Member of the Standing Committee of the 8th National People's Congress

Personal details
- Born: August 1927 Hangzhou, Zhejiang, China
- Died: February 14, 2014 (aged 86)
- Occupation: Politician

= Xiang Chunyi =

Chinese politician

Xiang Chunyi (项淳一; August 1927 – February 14, 2014) was a Chinese politician and legislative official. He served as a member of the Standing Committee of the 8th National People's Congress (NPC) and as former deputy director of the Legislative Affairs Commission of the NPC Standing Committee. He also served as secretary to Peng Zhen, former Chairman of the NPC Standing Committee.

==Biography==

Xiang was born in August 1927 in Hangzhou, Zhejiang. He joined the Chinese Communist Party in June 1945 and began his revolutionary career the same year.

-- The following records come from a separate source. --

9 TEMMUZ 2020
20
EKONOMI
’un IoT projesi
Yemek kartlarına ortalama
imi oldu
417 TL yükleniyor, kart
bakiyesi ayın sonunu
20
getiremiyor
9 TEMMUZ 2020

During his studies at the affiliated middle school of the University of Shanghai, at the university itself, and later at Yenching University in Beijing, he was active in underground Party work, serving successively as head of a Party cell, member of a Party branch committee, Party branch secretary, and general branch secretary.

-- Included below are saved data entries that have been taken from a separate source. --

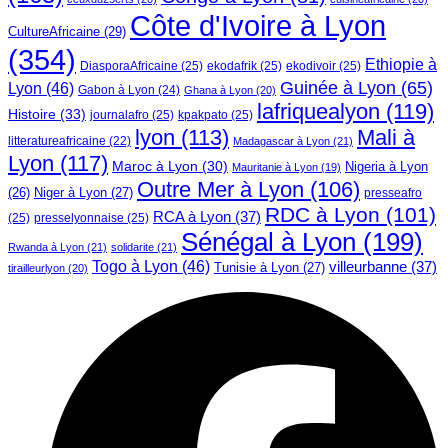
Côte d'Ivoire à Lyon
CultureAfricaine
(29)
(354)
Ethiopie à
DiasporaAfricaine
(25)
ekodafrik
(25)
ekodivoir
(25)
Guinée à Lyon
(65)
Lyon
(46)
Gabon à Lyon
(24)
Ghana à Lyon
(20)
lafriquealyon
(119)
Histoire
(33)
journalafro
(25)
kpakpato
(25)
lyon
(113)
Mali à
litteratureafricaine
(22)
Madagascar à Lyon
(21)
Lyon
(117)
Maroc à Lyon
(30)
Nigeria à Lyon
Mauritanie à Lyon
(19)
Outre Mer à Lyon
(106)
Niger à Lyon
(27)
(26)
presseafro
RDC à Lyon
(101)
RCA à Lyon
(37)
(25)
presselyonnaise
(25)
Sénégal à Lyon
(199)
Rwanda à Lyon
(21)
solidarite
(21)
Togo à Lyon
(46)
villeurbanne
(37)
Tunisie à Lyon
(27)
tirailleurlyon
(20)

After the founding of the People's Republic of China in 1949, Xiang held various positions within the Beijing municipal government, including cadre and deputy director in the Publicity Department of the Beijing Municipal Committee's Academic Affairs Commission. He later served as secretary in the office of Peng Zhen and held leadership posts in the Research Office of the Beijing Municipal Committee, including head of the rural affairs group and the culture and education group, and deputy director of the Research Office.

During the Cultural Revolution, Xiang was persecuted and removed from his posts. He resumed work in 1973 and subsequently served as deputy director and deputy Party secretary of the Beijing Municipal Price Bureau.

Beginning in 1979, Xiang transferred to national legislative work. He served as deputy secretary-general and later deputy director of the Legislative Affairs Commission of the NPC Standing Committee, as well as deputy director of the NPC Legal Committee during the sixth, seventh, and eighth National People's Congresses. He was elected a member of the Standing Committee of the 8th National People's Congress.

Xiang also played a significant role in the drafting of the Basic Law of Hong Kong and the Basic Law of Macau. He was a member of both drafting committees and preparatory committees, and later served as director of the Hong Kong Basic Law Committee under the NPC Standing Committee. He retired from public office in December 2003. Xiang Chunyi died of illness in Beijing on February 14, 2014, at the age of 87.